### Dataset entries
• • • • • • •
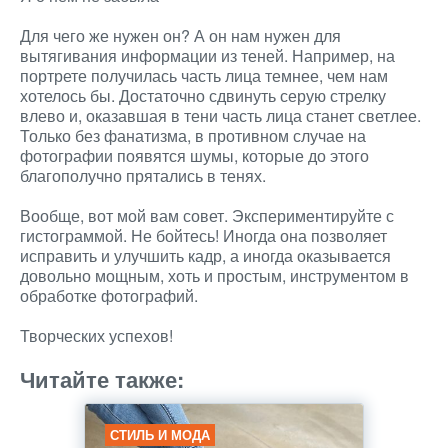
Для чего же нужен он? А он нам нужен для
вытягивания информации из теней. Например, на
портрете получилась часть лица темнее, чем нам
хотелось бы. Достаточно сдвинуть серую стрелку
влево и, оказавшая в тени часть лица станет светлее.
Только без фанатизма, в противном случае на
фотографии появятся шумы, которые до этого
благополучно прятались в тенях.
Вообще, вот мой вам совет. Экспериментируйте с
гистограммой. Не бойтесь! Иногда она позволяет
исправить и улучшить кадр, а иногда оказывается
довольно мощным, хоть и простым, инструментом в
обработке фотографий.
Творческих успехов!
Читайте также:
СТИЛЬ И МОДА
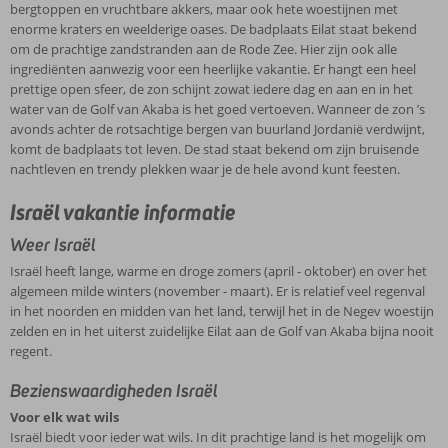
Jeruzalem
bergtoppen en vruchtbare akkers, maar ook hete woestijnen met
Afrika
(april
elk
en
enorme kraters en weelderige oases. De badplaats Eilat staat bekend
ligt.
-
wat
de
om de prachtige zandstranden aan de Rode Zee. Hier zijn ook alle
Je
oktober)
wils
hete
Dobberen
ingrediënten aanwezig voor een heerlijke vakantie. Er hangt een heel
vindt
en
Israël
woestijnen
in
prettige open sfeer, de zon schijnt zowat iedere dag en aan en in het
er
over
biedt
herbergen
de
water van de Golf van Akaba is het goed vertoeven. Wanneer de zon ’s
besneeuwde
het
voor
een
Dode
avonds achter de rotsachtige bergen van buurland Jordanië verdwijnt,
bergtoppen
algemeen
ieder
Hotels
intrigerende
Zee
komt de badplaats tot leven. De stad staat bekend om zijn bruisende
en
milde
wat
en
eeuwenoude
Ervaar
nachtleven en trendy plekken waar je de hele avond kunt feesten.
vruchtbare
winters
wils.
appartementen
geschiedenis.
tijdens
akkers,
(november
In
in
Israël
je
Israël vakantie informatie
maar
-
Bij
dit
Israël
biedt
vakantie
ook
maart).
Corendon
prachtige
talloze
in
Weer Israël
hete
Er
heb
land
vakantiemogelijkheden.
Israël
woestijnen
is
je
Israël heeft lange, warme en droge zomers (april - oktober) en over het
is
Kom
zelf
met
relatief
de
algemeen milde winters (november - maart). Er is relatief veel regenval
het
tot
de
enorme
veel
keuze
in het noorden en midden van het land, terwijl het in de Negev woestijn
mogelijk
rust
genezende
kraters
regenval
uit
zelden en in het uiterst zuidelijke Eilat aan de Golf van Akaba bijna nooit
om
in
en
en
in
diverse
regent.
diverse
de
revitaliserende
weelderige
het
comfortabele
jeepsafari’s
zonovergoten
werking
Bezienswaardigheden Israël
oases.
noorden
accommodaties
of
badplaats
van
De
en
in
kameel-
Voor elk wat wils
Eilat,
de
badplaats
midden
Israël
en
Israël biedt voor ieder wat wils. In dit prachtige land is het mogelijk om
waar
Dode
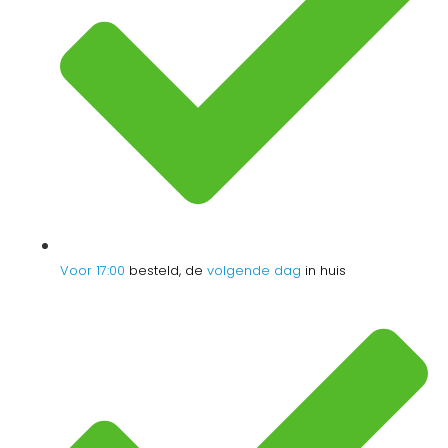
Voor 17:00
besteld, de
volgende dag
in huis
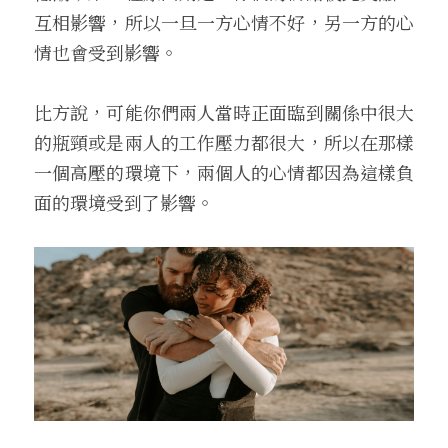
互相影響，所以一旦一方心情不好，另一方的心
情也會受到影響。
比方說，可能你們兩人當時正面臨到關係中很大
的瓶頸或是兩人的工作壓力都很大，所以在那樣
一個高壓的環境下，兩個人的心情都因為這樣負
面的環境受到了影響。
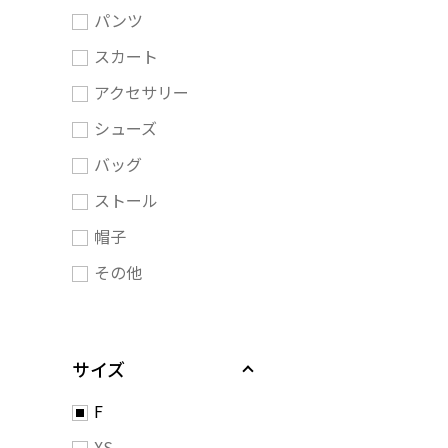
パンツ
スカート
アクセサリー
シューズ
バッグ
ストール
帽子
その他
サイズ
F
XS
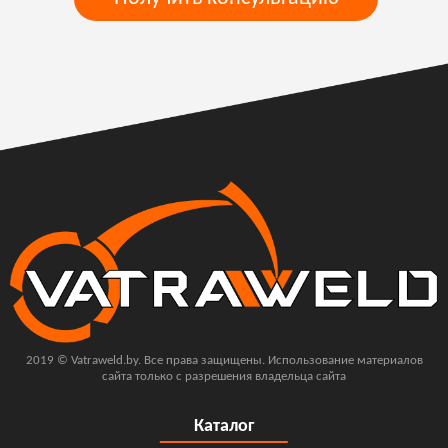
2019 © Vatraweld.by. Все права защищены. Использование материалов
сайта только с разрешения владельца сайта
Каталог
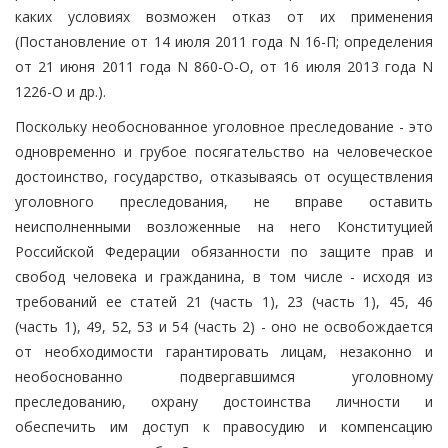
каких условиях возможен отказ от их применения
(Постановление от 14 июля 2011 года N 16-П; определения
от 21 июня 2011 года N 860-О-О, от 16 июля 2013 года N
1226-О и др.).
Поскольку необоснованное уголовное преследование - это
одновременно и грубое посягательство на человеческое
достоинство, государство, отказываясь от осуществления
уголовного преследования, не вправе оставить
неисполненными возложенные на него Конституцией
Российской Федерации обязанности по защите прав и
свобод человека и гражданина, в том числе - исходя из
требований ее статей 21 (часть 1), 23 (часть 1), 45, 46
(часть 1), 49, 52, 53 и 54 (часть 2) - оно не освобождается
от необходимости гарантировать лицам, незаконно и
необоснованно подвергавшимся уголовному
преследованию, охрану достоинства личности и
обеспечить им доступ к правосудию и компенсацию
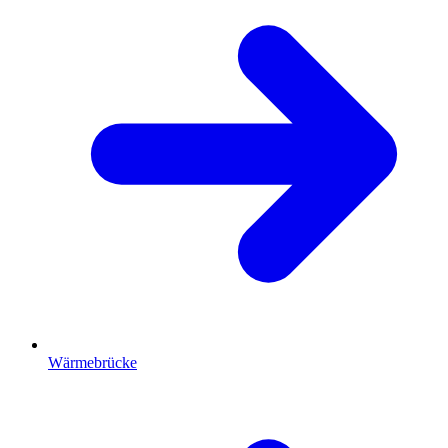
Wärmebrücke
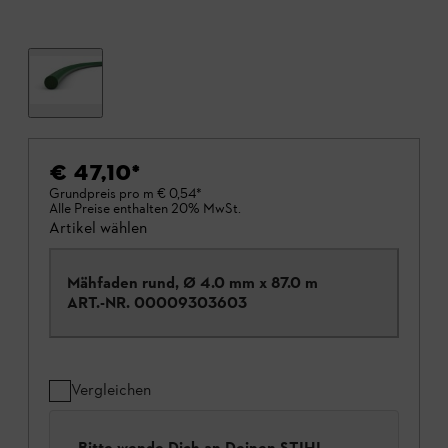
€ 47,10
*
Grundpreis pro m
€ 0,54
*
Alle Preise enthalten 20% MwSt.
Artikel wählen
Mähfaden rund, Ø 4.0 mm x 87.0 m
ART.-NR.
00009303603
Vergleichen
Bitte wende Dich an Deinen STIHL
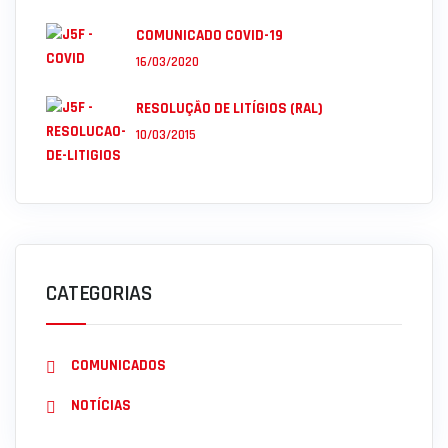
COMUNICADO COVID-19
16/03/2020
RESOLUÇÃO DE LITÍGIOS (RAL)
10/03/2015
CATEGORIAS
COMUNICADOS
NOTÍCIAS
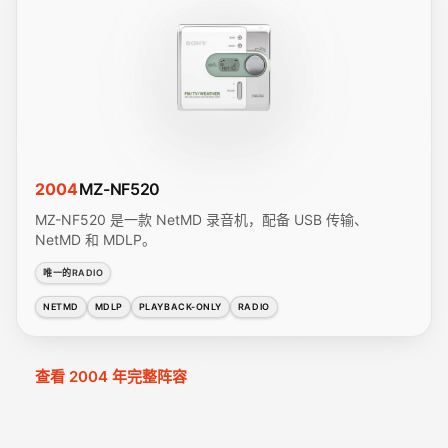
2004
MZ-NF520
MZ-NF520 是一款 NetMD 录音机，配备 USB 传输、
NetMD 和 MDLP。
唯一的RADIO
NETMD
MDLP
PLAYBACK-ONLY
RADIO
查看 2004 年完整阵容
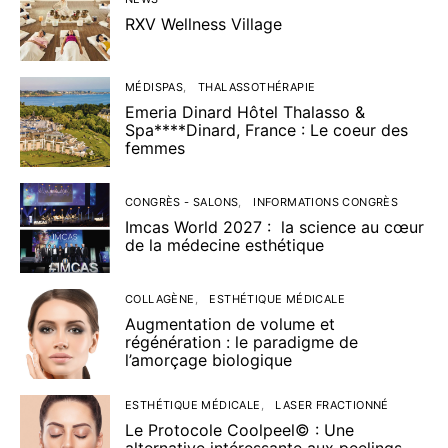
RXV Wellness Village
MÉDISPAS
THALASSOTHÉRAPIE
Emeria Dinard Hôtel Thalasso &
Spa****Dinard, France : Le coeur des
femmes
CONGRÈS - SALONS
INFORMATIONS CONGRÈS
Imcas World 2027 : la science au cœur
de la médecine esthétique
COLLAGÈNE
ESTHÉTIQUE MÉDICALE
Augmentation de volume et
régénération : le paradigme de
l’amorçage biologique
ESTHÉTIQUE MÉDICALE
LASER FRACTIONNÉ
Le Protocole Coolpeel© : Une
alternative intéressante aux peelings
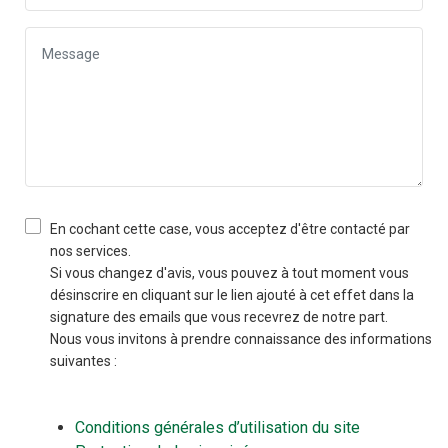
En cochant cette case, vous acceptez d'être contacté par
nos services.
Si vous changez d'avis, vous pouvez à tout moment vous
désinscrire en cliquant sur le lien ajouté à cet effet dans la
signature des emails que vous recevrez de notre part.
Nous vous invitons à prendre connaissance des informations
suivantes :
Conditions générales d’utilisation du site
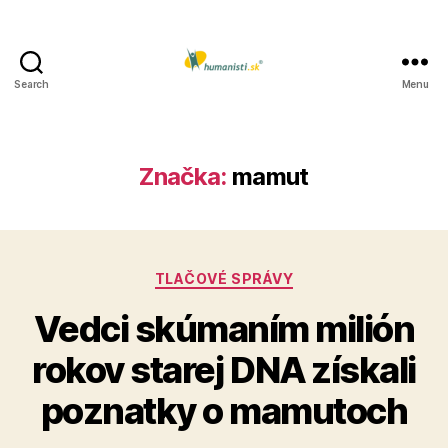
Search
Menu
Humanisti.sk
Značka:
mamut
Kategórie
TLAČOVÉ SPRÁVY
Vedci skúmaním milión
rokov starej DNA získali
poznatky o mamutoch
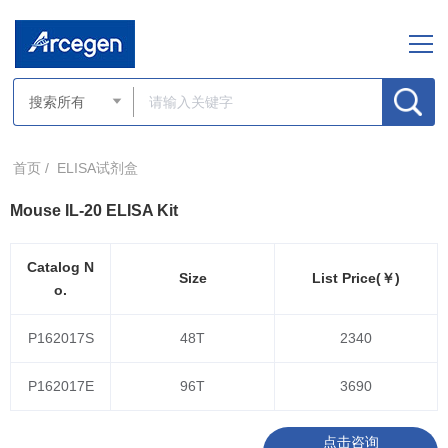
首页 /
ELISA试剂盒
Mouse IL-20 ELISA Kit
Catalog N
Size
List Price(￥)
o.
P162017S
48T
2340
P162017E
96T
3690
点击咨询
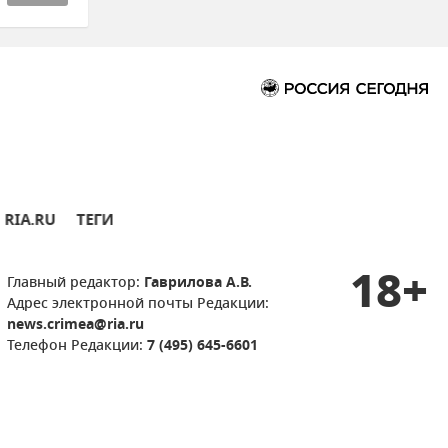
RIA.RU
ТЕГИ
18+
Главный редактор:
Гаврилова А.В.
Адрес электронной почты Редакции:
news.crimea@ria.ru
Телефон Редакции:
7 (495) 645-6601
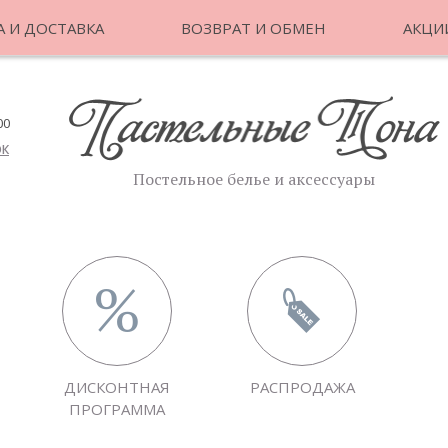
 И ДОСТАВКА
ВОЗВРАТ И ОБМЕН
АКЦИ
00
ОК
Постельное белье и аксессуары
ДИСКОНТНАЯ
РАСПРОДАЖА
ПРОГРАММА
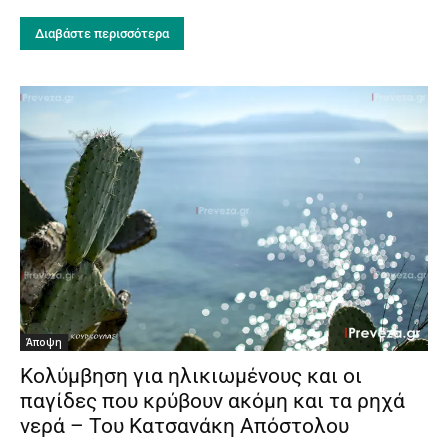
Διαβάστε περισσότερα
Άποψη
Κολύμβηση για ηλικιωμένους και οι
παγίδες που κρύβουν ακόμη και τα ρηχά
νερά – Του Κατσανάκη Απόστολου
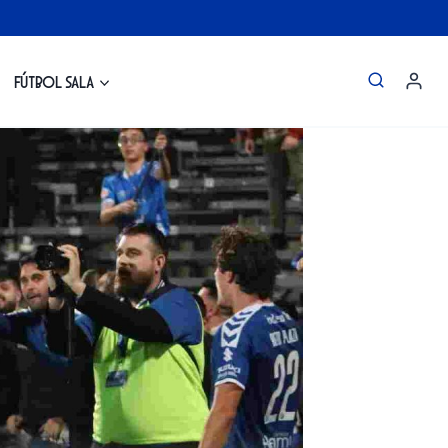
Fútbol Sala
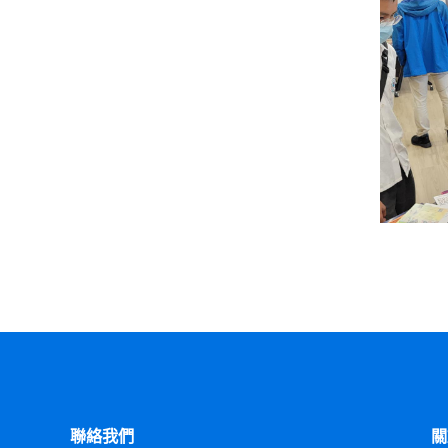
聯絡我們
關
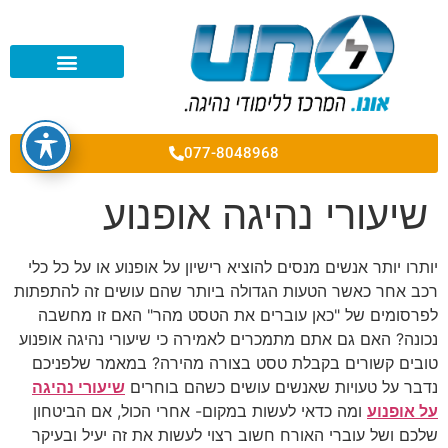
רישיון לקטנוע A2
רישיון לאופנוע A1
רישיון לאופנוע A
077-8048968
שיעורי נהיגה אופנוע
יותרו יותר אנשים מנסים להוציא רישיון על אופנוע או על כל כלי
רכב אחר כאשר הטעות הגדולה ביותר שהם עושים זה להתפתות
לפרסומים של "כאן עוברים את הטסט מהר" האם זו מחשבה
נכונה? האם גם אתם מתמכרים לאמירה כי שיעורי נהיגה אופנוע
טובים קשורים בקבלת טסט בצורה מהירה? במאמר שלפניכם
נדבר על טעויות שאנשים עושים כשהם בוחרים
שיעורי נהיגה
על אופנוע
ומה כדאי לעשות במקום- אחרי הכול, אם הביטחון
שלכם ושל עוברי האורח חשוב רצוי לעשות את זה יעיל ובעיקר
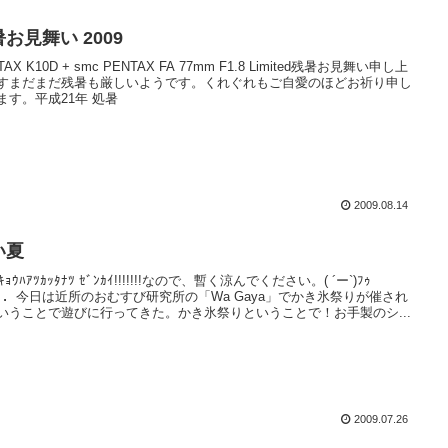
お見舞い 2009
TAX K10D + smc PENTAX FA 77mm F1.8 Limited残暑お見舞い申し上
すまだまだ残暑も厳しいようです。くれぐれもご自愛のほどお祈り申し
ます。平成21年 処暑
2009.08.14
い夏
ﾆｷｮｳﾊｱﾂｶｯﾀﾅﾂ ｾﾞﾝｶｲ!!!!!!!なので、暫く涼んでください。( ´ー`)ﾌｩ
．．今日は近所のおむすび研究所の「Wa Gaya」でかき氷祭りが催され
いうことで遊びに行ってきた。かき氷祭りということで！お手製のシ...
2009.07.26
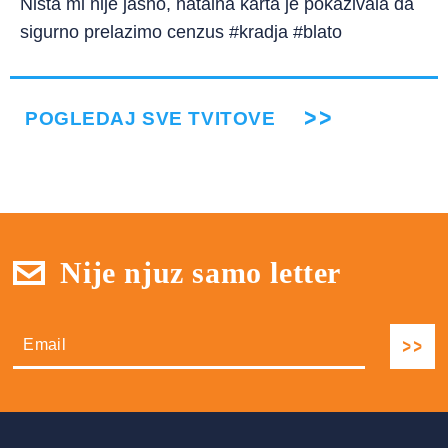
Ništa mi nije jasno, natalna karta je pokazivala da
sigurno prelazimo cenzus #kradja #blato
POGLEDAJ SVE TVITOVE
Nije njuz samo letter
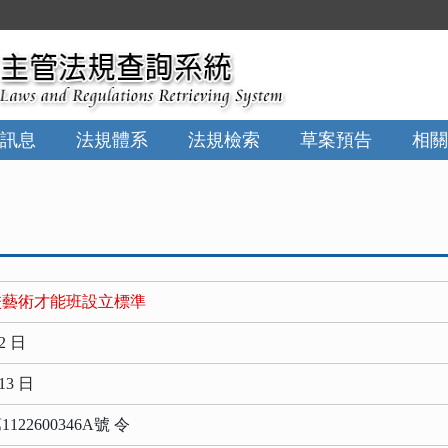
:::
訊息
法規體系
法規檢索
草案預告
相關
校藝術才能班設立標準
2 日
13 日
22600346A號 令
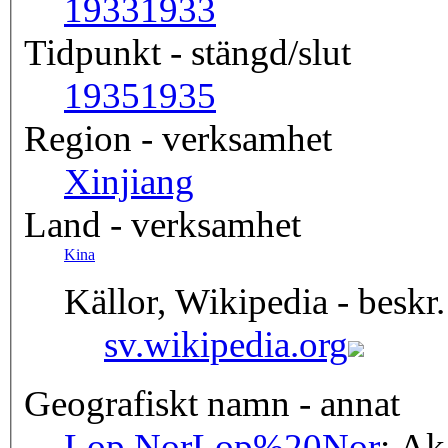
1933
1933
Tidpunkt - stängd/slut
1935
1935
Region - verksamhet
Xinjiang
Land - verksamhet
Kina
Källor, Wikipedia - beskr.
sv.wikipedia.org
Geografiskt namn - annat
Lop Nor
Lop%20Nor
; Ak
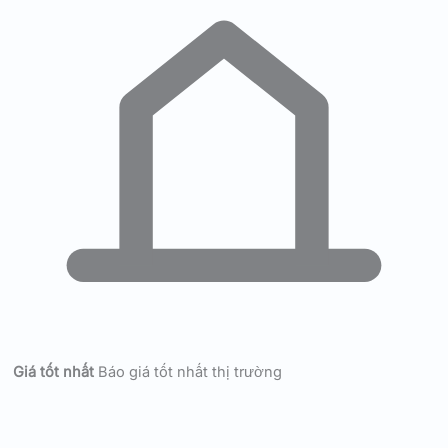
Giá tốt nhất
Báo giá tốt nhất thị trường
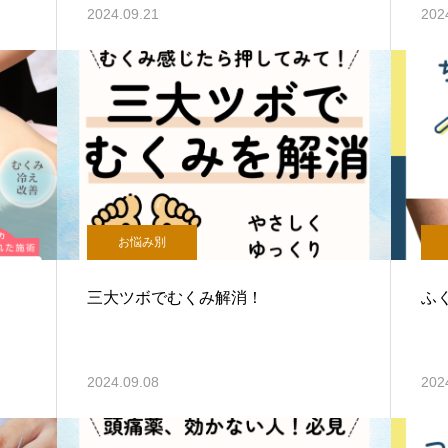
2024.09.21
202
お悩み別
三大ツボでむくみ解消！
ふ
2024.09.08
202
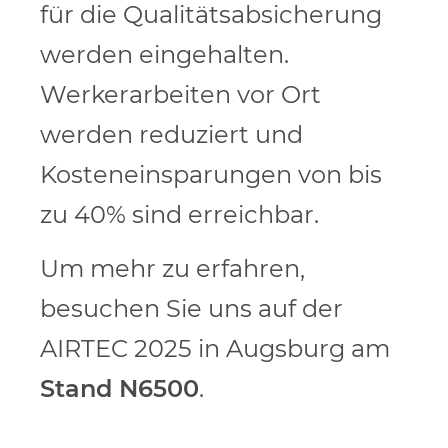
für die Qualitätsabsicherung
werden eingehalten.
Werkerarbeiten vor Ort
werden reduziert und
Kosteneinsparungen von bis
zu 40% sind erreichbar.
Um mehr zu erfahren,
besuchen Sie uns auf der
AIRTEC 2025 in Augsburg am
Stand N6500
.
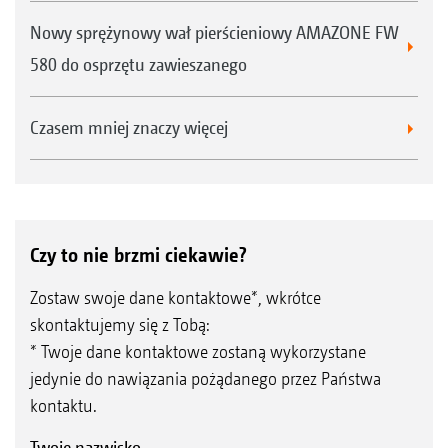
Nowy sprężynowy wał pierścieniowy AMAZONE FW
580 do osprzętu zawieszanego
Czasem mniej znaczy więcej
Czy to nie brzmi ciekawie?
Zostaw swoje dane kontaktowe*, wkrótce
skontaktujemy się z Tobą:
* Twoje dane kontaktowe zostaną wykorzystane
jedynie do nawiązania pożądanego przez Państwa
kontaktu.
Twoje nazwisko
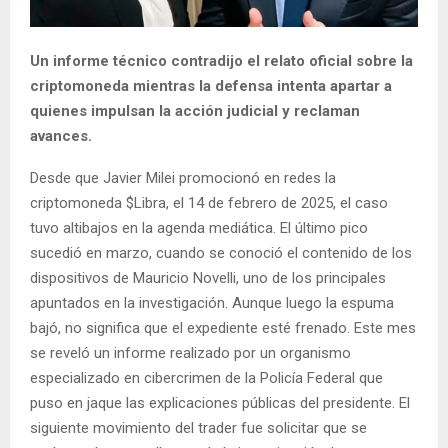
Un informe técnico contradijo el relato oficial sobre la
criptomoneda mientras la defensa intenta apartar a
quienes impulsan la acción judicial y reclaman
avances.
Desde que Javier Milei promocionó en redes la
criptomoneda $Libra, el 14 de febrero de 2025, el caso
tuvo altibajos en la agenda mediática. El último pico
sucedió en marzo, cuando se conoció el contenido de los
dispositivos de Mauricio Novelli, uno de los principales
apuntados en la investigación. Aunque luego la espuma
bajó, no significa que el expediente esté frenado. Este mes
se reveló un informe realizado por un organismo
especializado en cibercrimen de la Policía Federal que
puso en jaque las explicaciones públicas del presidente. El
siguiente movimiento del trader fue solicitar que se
• • • • • • •
### Exercise objective
Your answer should hold exactly the lines from the one containing "se reveló un" to the last line of the data, both included, and no others.

### Solution for this problem
se reveló un informe realizado por un organismo
especializado en cibercrimen de la Policía Federal que
puso en jaque las explicaciones públicas del presidente. El
siguiente movimiento del trader fue solicitar que se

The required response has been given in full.